[Source records]
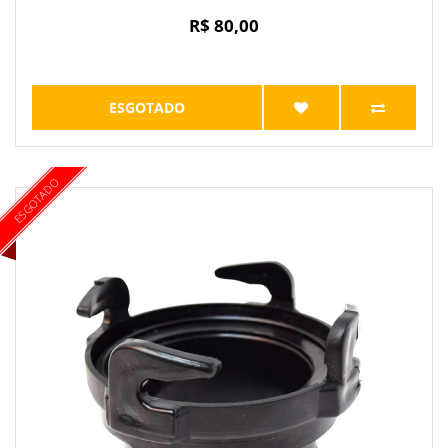
R$ 80,00
ESGOTADO
ESGOTADO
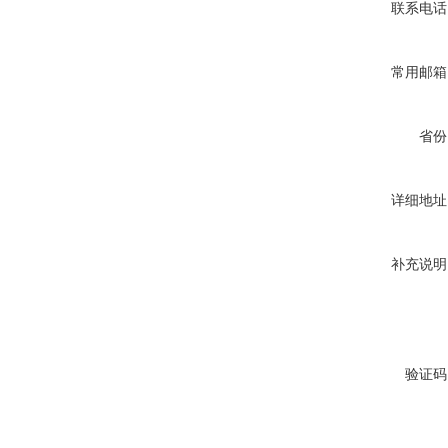
联系电话
常用邮箱
省份
详细地址
补充说明
验证码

### EXERCISE GOAL
Make a word-for-word copy of the entries, without any pictures.

### EXERCISE SOLUTION
R$ 80,00
ESGOTADO
ESGOTADO
联系电话
常用邮箱
省份
详细地址
补充说明
验证码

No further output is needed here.